The slim minnow (Pimephales tenellus) is a species of freshwater ray-finned fish from the family Cyprinidae, the carps and minnows which is endemic to the United States, in Ozarks of Arkansas, Kansas, Missouri, and Oklahoma.
It is a cylindrically shaped, slender fish, similar in shape to the bluntnose minnow (Pimephalus notatus), with a blunt snout and a slightly oblique mouth which has an upper lip which is much thicker in the middle than at the corners. It has a dark lateral band and a large eye which has a diameter of roughly a quarter of the length of the head. It has a dark-olive back and creamy white underparts with a well defined dark lateral band which terminates in a spot just before the caudal fin with a small dark spot often found on the front of the dorsal fin.[1] The breeding male has three rows of 12 tubercles and the dorsal fin, anal fin and caudal fin become tinged with orange while the pectoral fins turn black with a white leading edge.[2] the head often turns black too.[1] It is the smallest species in the genus Pimephales with the adults normally being 51mm with a maximum length of 69mm. It has 8 soft rays in the rather rounded dorsal fin and seven in the anal fin.[1]

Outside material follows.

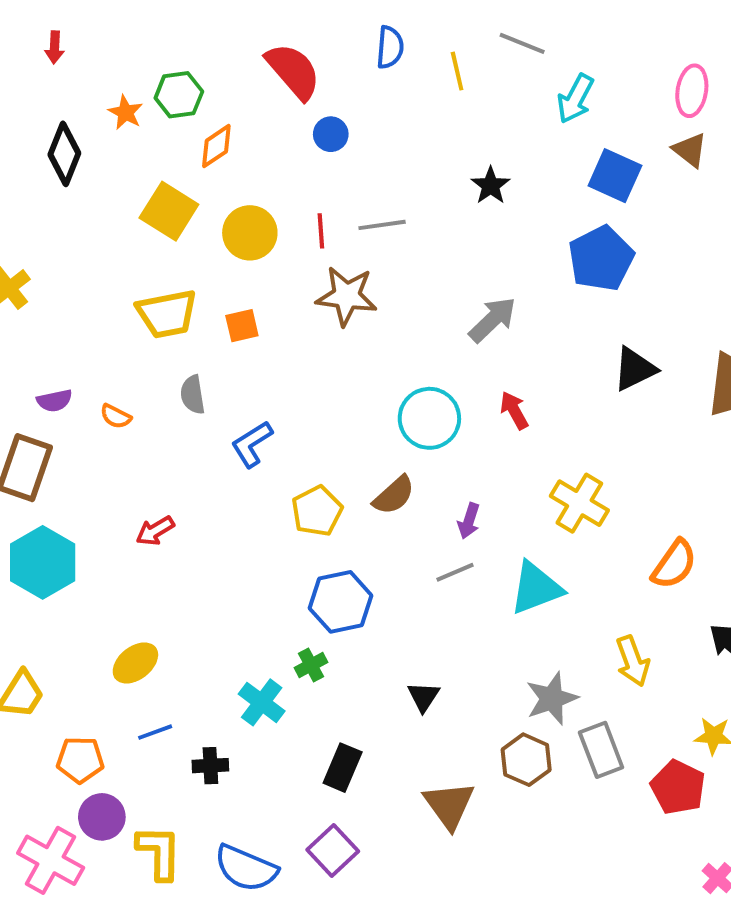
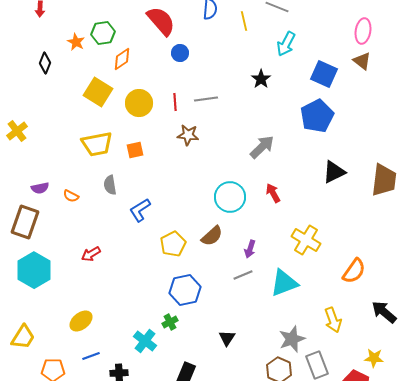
cyan arrow: (575, 99) -> (286, 44), moved
black diamond: (64, 154) -> (45, 63), size x0.7
brown star: (347, 296) -> (188, 135), size x0.7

It is found in southern Missouri, eastern Kansas, Arkansas, and northeastern Oklahoma where they are restricted to the Ozarks, particularly in the drainage basins of the Red and Arkansas rivers as well as in some independent tributaries of Mississippi. It has also been recorded in a pond in the drainage of the Osage River in Kansas where it was probably released by an angler using the fish as bait.[3]

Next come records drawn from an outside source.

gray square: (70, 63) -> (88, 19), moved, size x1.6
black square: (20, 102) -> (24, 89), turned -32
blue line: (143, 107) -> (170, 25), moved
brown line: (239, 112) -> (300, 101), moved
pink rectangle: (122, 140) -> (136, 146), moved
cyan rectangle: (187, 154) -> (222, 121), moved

The slim minnow occurs in sand-bottomed and gravel-bottomed pools and stretches of creeks and small rivers.[4] It is a sociable species which forms schools in the middle or bottom of the water column and, unlike other Pimephalus species can often be found swimming in the current. It breeds in May–July and spawning is thought to occur in the swifter riffles.[1] The breeding males become territorial, establishing a nest site in a suitable crevice, for example in a stone or cobble and begin to display at females. Females approached the nest and when mating they adhered the eggs to the substrate while pressed against the male which simultaneously fertilised them. The eggs eventually form a cluster adhered to the underside of the rock and the female leaves them to be guarded, cleaned and aerated by the male. The males will try to mate with any available females. The eggs hatch after 6 days and the fry drop to the bottom after hatching, paternal care stops and the fry are often preyed upon by adult fish.[5] Females lay between 37 and 209 eggs in a season with a mean of 83.[6]